START Material for the task
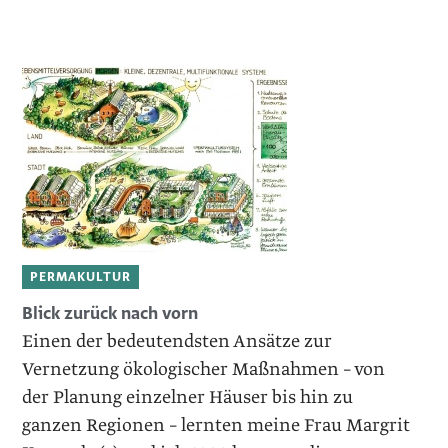
PERMAKULTUR
Blick zurück nach vorn
Einen der bedeutendsten Ansätze zur
Vernetzung ökologischer Maßnahmen – von
der Planung einzelner Häuser bis hin zu
ganzen Regionen – lernten meine Frau Margrit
END Material for the task
Task details |
Take the material above and set it down exactly, minus the images.

Exercise answer |
PERMAKULTUR
Blick zurück nach vorn
Einen der bedeutendsten Ansätze zur
Vernetzung ökologischer Maßnahmen – von
der Planung einzelner Häuser bis hin zu
ganzen Regionen – lernten meine Frau Margrit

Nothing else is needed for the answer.